2) Stage 4 = Death Sentence. Oh, can I relate with you on this one!! Like you, and everyone else here who has access to a computer and the internet, I read as much as I could find on Colon Cancer, Survival Rates, Consequences, Spread of Cancer, and a whole bunch of other terms... including the 4 stages. I was diagnosed as Stage III, so I already was scaring the daylights out of myself when I started reading... but at the time said, "Well, at least I'm not a Stage IV"!! You see, with the reading I had done, I had already set myself up that if I had been a Stage IV, then this was a death sentence... any other stage was something I could handle. Of course, when they found out my cancer had spread to the adrenal gland and the lung, then that made me a Stage 4 and I had a bit of an emotional breakdown, I'd say.
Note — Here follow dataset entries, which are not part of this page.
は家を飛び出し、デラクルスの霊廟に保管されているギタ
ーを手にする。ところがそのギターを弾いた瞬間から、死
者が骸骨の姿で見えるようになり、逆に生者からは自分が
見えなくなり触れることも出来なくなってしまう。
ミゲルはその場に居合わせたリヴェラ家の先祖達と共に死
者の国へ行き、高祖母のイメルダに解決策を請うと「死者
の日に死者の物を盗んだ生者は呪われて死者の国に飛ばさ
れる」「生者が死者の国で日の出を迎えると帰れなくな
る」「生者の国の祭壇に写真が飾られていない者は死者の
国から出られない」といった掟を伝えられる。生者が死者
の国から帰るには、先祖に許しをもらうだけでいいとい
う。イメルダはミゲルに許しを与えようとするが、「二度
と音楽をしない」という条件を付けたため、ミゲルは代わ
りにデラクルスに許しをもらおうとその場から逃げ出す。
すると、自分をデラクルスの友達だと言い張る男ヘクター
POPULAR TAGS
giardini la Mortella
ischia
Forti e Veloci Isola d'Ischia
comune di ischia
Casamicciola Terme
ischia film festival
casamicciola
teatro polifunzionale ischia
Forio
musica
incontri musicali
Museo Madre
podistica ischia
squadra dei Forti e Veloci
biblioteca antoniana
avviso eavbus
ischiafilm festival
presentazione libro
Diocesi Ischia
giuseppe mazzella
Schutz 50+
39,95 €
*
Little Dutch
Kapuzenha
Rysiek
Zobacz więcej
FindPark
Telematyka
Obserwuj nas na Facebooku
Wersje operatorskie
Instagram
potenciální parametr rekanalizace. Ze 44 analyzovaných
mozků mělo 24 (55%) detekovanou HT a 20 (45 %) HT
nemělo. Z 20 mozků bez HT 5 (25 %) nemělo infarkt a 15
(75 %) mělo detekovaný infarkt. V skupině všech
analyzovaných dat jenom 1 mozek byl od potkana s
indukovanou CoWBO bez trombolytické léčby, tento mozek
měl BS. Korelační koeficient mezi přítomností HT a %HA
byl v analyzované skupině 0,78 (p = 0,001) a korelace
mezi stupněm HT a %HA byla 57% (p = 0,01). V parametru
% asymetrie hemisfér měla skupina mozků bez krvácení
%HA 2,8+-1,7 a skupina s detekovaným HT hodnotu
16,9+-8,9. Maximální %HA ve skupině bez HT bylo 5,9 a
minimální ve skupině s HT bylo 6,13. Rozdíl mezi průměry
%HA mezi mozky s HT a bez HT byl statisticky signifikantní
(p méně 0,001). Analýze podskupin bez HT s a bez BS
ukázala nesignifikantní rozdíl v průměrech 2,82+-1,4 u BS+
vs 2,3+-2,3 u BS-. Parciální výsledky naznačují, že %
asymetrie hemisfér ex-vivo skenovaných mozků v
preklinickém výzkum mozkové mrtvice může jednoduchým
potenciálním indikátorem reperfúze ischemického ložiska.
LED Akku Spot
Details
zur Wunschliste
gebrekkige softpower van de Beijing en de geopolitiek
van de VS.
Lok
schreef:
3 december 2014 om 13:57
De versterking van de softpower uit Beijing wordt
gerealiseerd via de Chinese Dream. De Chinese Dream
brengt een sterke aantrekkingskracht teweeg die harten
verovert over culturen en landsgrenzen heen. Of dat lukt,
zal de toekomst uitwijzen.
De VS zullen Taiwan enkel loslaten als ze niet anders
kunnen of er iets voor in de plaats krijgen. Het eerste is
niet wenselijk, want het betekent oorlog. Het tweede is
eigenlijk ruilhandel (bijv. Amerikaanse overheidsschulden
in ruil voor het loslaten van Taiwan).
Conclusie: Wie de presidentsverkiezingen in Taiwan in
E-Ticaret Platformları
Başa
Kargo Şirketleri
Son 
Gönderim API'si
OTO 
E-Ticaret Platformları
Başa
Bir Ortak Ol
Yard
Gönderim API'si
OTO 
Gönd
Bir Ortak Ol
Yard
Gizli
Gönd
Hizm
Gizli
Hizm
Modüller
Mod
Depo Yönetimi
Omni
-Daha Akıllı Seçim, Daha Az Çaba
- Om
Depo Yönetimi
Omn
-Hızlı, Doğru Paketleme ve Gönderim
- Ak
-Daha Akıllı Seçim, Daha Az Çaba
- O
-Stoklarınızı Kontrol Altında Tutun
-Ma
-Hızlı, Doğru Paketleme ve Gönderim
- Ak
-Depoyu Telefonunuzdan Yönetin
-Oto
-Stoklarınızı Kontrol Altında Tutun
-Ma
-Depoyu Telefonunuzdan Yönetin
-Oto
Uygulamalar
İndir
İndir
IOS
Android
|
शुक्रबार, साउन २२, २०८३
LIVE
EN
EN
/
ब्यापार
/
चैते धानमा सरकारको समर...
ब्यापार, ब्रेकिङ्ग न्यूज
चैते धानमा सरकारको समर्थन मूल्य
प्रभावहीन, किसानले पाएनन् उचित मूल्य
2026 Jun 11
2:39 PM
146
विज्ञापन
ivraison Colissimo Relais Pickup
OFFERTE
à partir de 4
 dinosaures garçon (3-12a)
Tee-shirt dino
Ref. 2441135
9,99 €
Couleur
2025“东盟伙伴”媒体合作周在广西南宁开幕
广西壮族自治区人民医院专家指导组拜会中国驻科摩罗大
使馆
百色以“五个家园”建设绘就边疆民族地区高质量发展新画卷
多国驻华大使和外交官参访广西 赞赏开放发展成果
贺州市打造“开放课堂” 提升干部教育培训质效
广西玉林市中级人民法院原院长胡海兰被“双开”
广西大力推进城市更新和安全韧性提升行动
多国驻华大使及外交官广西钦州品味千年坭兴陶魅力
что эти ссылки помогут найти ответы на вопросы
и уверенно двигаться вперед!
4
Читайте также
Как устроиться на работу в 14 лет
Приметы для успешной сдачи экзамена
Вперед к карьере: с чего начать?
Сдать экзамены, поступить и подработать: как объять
This was the worst of my nightmares... I'm now a Stage 4, so I'm going to die!! I could not, no matter what anyone said, get this out of my head. I'm incurable!! I'm terminal!! I'm going to die!! That's all I could think of and there are no words to describe the terror I felt... pure, 100% terror.
So, I totally understand what you are feeling and going through right now. But there are a few missing pieces from the scenerio you read on the internet about Stage 4 = death. I feel fine. I don't have any of the "symptoms" of someone who is dying. I'm certainly far from "wasting away" ... the pictures we have in our head about someone who is skin and bones, can't eat, can't feed themselves, and must have 24 hour care. I am totally living my life the way I did before I was ever diagnosed, so what gives?? When does the "dying process" start, if I'm supposedly dying??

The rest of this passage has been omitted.